### Provided entries

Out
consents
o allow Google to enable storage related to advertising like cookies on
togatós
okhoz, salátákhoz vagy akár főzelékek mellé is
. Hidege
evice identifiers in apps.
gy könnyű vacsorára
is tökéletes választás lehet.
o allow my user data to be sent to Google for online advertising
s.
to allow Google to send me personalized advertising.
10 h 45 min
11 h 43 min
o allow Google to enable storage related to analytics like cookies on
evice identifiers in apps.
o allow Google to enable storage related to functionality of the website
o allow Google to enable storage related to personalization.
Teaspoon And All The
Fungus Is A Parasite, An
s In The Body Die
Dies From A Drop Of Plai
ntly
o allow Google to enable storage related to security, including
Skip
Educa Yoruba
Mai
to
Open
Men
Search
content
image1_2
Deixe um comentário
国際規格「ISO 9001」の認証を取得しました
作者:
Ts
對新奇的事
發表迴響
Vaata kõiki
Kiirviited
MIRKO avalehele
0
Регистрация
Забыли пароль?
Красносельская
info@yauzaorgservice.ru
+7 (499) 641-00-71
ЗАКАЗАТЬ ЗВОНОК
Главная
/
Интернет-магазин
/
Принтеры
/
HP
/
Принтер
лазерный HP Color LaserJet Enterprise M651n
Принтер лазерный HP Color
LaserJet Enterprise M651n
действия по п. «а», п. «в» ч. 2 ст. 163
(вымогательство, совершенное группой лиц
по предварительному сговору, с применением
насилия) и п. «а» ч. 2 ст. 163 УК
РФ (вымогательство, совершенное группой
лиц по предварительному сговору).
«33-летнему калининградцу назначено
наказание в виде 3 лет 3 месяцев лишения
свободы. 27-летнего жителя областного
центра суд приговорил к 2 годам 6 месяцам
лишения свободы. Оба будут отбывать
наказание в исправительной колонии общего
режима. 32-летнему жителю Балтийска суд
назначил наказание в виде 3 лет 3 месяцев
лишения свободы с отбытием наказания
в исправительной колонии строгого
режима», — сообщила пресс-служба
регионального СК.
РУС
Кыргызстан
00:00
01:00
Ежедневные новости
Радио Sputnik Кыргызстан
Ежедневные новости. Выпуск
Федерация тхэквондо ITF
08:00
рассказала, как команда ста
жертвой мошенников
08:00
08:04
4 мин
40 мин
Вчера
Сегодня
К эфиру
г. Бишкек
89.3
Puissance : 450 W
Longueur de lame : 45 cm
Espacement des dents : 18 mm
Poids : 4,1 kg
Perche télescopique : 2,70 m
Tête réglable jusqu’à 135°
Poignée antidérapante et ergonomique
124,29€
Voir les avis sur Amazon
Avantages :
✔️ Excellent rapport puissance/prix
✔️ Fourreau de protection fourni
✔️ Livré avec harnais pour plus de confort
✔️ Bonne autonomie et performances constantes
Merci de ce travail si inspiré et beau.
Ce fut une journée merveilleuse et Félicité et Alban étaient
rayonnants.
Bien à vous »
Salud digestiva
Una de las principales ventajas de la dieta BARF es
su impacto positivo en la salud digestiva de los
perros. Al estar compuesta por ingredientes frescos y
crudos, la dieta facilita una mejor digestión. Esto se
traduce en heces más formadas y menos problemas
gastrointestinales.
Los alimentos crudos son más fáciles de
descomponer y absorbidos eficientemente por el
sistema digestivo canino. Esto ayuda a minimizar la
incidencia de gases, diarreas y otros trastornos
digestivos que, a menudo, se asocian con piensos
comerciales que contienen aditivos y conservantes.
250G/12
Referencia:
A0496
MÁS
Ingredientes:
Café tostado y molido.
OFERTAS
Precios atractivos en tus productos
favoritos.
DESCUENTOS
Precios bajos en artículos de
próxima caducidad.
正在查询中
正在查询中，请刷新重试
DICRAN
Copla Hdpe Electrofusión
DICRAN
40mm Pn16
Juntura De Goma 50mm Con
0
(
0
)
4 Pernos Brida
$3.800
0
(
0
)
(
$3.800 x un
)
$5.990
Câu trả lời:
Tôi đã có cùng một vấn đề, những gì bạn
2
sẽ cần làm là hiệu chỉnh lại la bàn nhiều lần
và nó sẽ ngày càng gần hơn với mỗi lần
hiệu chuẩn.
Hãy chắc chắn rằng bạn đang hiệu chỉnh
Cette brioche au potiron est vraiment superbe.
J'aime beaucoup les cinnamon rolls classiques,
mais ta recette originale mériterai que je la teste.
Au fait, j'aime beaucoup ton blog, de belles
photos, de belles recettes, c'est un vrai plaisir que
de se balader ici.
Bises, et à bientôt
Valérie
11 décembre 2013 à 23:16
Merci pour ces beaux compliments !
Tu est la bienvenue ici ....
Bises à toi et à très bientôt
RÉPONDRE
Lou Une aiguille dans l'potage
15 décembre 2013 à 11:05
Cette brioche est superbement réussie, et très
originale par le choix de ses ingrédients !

### Work required
Match on "летнему" and report each line of the data above that has it.

### Answer section
«33-летнему калининградцу назначено
режима. 32-летнему жителю Балтийска суд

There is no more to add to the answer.